A partner in a law firm described how he wanted to bring on an associate member of his team who was showing a lack of enthusiasm and energy. He recalled how he had tried to convince her: “Yes, but you are really good at your job; you honestly will have no difficulty taking on the extra responsibility”. As we explored the challenge together, it seemed like a profound moment of insight when he realised he would probably have a greater chance of engaging the associate if, initially at least, he simply acknowledged her current frame of mind with a “yes” (rather than a “yes, but”), taking the time to understand and accept the fact of her reticence.
So each “yes but” moment gives an opportunity to see where something is being resisted, where the individual feels challenged and uncomfortable. And as in physics, where every action generates an equal and opposite reaction, the effect of “yes but” is generally to entrench the position of the other and to limit the likelihood of change.
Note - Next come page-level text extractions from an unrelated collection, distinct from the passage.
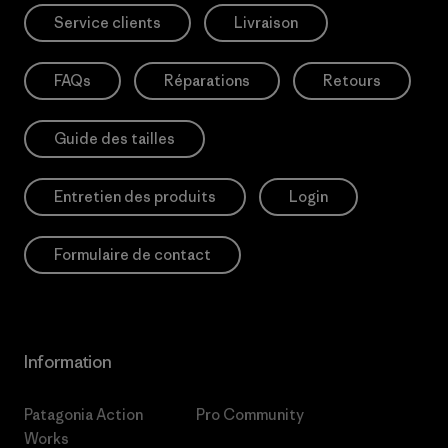
Service clients
Livraison
FAQs
Réparations
Retours
Guide des tailles
Entretien des produits
Login
Formulaire de contact
Information
Patagonia Action
Pro Community
Works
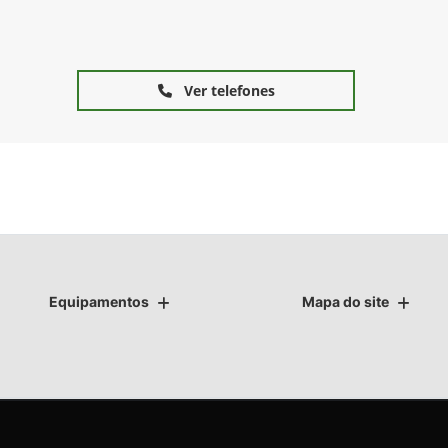
Ver telefones
Equipamentos
Mapa do site
as.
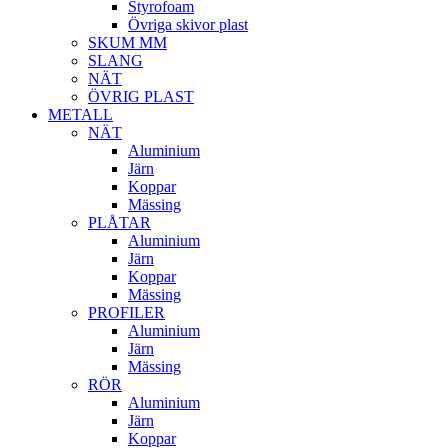
Styrofoam
Övriga skivor plast
SKUM MM
SLANG
NÄT
ÖVRIG PLAST
METALL
NÄT
Aluminium
Järn
Koppar
Mässing
PLÅTAR
Aluminium
Järn
Koppar
Mässing
PROFILER
Aluminium
Järn
Mässing
RÖR
Aluminium
Järn
Koppar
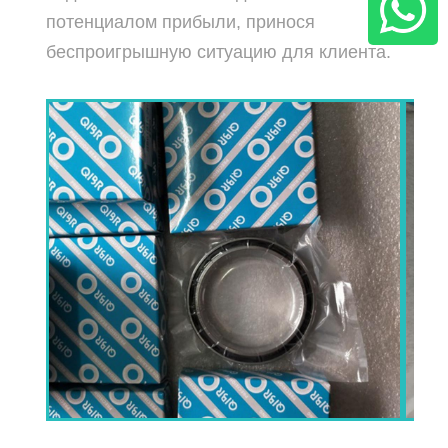
потенциалом прибыли, принося
беспроигрышную ситуацию для клиента.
So if we want to influence others successfully, starting to notice and manage our own “yes but”s is a fabulous place to start.
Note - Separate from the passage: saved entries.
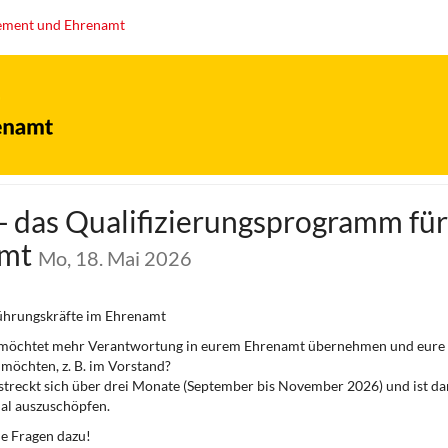
agement und Ehrenamt
 - das Qualifizierungsprogramm fü
amt
Mo, 18. Mai 2026
ührungskräfte im Ehrenamt
nd möchtet mehr Verantwortung in eurem Ehrenamt übernehmen und eure P
 möchten, z. B. im Vorstand?
treckt sich über drei Monate (September bis November 2026) und ist dara
ial auszuschöpfen.
e Fragen dazu!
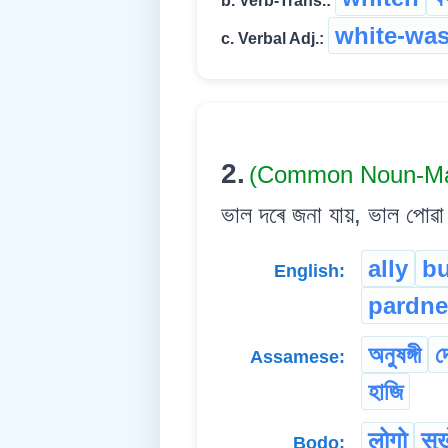
b. Verb-Trans.:
white-wa
c. Verbal Adj.:
2.
(Common Noun-Ma
ভাল দৰে জনা যায়, ভাল পোৱা
ally
b
English:
pardne
অনুষঙ্গী
দ
Assamese:
হাজি
लोगो
सुख
Bodo:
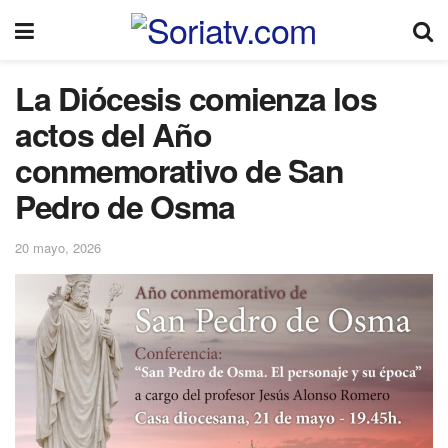
La Diócesis comienza los
actos del Año
conmemorativo de San
Pedro de Osma
20 mayo, 2026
It has long been recognised that humans have a tendency to filter out what doesn’t fit within their frame of reference, unconsciously blanking out uncomfortable messages. The capacity to manage such ingrained habits is not only harder than most of us think (“What do you mean – of course I’m open minded!”), but it is also an essential skill for anyone with responsibility for the growth of the organisation and the business.
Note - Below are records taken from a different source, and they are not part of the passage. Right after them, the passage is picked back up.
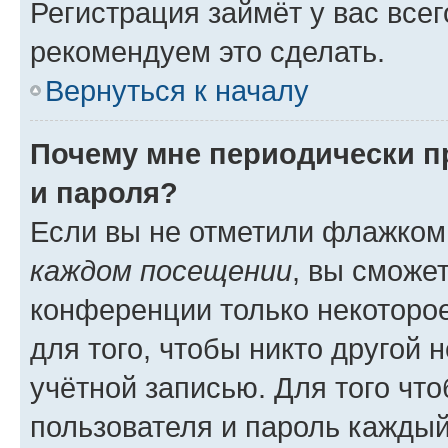
Регистрация займёт у вас всег
рекомендуем это сделать.
Вернуться к началу
Почему мне периодически п
и пароля?
Если вы не отметили флажком
каждом посещении
, вы сможе
конференции только некоторое
для того, чтобы никто другой 
учётной записью. Для того чт
пользователя и пароль каждый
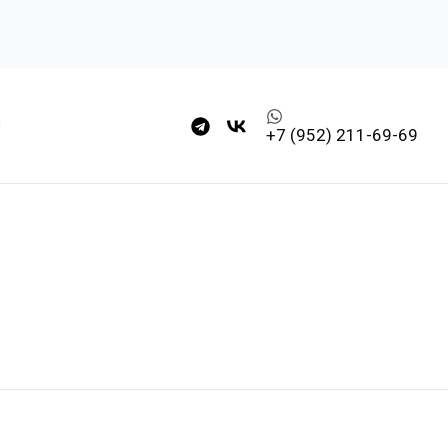
+7 (952) 211-69-69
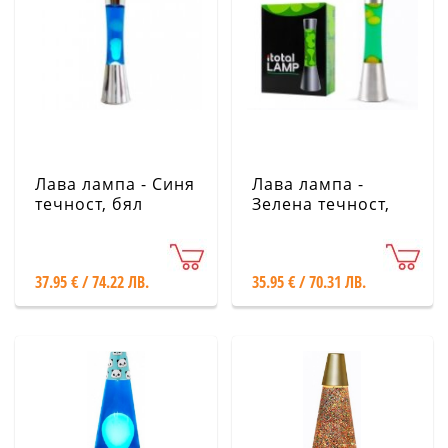
Лава лампа - Синя
Лава лампа -
течност, бял
Зелена течност,
восък XL1773
жълт восък
XL2346
37.95 € / 74.22 ЛВ.
35.95 € / 70.31 ЛВ.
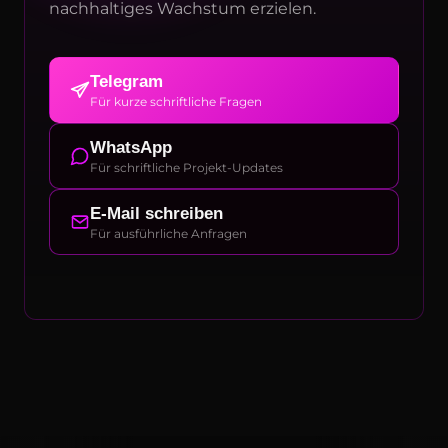
nachhaltiges Wachstum erzielen.
Telegram
Für kurze schriftliche Fragen
WhatsApp
Für schriftliche Projekt-Updates
E-Mail schreiben
Für ausführliche Anfragen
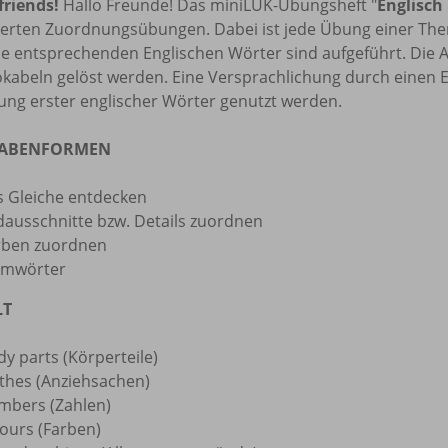
friends!
Hallo Freunde! Das miniLÜK-Übungsheft "
Englisch
trierten Zuordnungsübungen. Dabei ist jede Übung einer Th
ie entsprechenden Englischen Wörter sind aufgeführt. Die
okabeln gelöst werden. Eine Versprachlichung durch einen
ung erster englischer Wörter genutzt werden.
ABENFORMEN
s Gleiche entdecken
ldausschnitte bzw. Details zuordnen
rben zuordnen
imwörter
LT
y parts (Körperteile)
othes (Anziehsachen)
mbers (Zahlen)
lours (Farben)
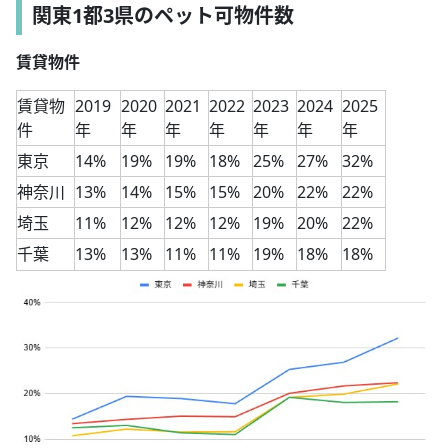
関東1都3県のペット可物件数
賃貸物件
賃貸物
2019
2020
2021
2022
2023
2024
2025
件
年
年
年
年
年
年
年
東京
14%
19%
19%
18%
25%
27%
32%
神奈川
13%
14%
15%
15%
20%
22%
22%
埼玉
11%
12%
12%
12%
19%
20%
22%
千葉
13%
13%
11%
11%
19%
18%
18%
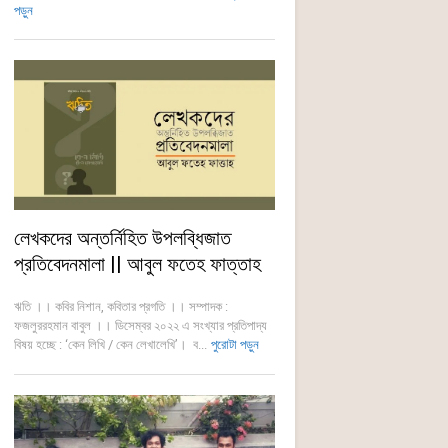
পড়ুন
লেখকদের অন্তর্নিহিত উপলব্ধিজাত
প্রতিবেদনমালা || আবুল ফতেহ ফাত্তাহ
ঋতি ।। কবির নিশান, কবিতার প্রগতি ।। সম্পাদক :
ফজলুররহমান বাবুল ।। ডিসেম্বর ২০২২ এ সংখ্যার প্রতিপাদ্য
বিষয় হচ্ছে : ‘কেন লিখি / কেন লেখালেখি’। ব...
পুরোটা পড়ুন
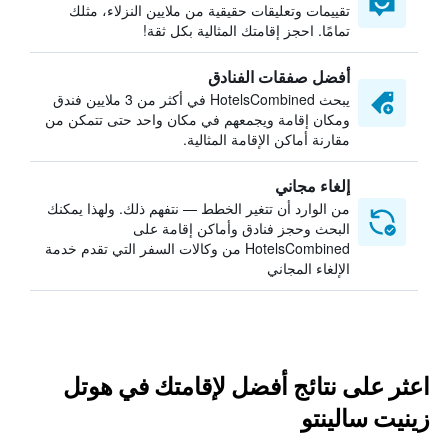
تقييمات وتعليقات حقيقية من ملايين النزلاء، مثلك
تمامًا. احجز إقامتك المثالية بكل ثقة!
أفضل صفقات الفنادق
يبحث HotelsCombined في أكثر من 3 ملايين فندق
ومكان إقامة ويجمعهم في مكان واحد حتى تتمكن من
مقارنة أماكن الإقامة المثالية.
إلغاء مجاني
من الوارد أن تتغير الخطط — نتفهم ذلك. ولهذا يمكنك
البحث وحجز فنادق وأماكن إقامة على
HotelsCombined من وكالات السفر التي تقدم خدمة
الإلغاء المجاني
اعثر على نتائج أفضل لإقامتك في هوتل
زينيت سالينتو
Here is a current example. I have just come off a telephone call with a sales representative of a large accounts software business. In searching for a new software package I had road-tested an online demo version. Having wisely captured my details via the web, the company followed up by calling me today. While the rep was friendly and sounded knowledgeable, he failed to respond in any way to my mildly-expressed concerns that the software might not be quite right for my needs. Instead he explained all the benefits the software offered. The paradox is that these benefits, though impressive sounding, won’t win him the sale. Addressing my concerns however, gently acknowledging my hesitancy (a natural consequence of my not wanting to sound stupid when talking about accounting!), would be the very thing that would have potentially won him the business.
Knowing that this is how we are wired, good managers and leaders do two key things. First they become adept at spotting when they are avoiding dealing with something, whether an ‘elephant in the room’, or a vague sense of discomfort. They know that responding to such sensations can generate the most positive and powerful change, provided they can pay careful attention to them, and find the courage and calmness to address them. Second, they actively seek out points of difference. They listen out for any words used by others that seem to jar a little, they look for any clue that indicates the other person may be seeing things differently, and they use these to gently open up and explore the perceptions of others.
Common sense, yes of course; common practice, no!
How often I hear people say something along these lines: “you can’t say ‘no’ to clients” or “you just have to put up with so-and-so”.
In both examples the issue being described has been depersonalised and generalised by the use of the word ‘you’. In what amounts to a linguistic slight of hand that for the most part seems to go largely unnoticed, the tactic removes the person from being a partial owner of (or contributor to) the problem and thus they cannot be held responsible for addressing it. And why do this? Certainly they feel better, let off the hook, with the problem pushed onto the shoulders of others.
It’s perfectly amazing how asking them to repeat what they’ve just said, only substituting “I” or “me” in place of “you” can start to bring an awareness and insight that creates the possibility for real change.